### Problem
Given these entries, repeat exactly the lines starting with the one that has "TC yardım Heyeti önünde" and going on through the one that has "Seite vorlesen", both included, but none of the pictures.

### Records to process
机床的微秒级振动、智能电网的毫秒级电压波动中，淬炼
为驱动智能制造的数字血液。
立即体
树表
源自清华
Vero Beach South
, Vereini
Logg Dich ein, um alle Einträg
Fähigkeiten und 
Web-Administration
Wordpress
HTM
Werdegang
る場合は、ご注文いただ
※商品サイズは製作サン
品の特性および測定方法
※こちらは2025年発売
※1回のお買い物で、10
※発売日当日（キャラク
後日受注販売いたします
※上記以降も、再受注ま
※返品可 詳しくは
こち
---
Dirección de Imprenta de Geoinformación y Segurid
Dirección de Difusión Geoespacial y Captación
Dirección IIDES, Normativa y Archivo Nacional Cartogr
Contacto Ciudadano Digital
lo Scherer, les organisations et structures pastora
==
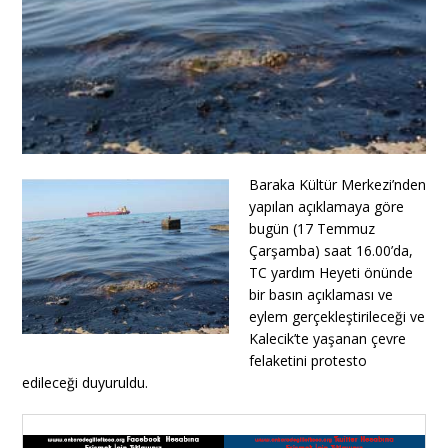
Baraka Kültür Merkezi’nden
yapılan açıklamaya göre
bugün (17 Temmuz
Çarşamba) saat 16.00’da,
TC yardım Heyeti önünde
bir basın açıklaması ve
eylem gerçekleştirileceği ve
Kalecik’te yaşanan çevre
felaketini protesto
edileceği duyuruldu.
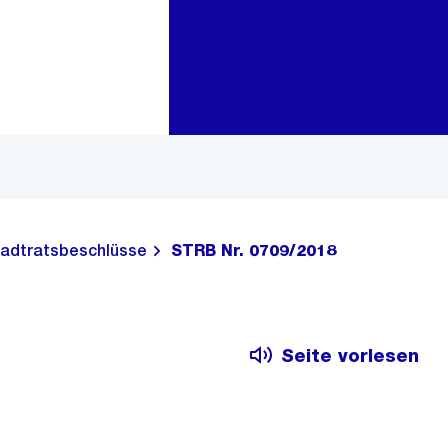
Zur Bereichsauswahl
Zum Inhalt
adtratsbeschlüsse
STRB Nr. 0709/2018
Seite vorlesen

### Output of the exercise
TC yardım Heyeti önünde
bir basın açıklaması ve
eylem gerçekleştirileceği ve
Kalecik’te yaşanan çevre
felaketini protesto
edileceği duyuruldu.
Zur Bereichsauswahl
Zum Inhalt
adtratsbeschlüsse
STRB Nr. 0709/2018
Seite vorlesen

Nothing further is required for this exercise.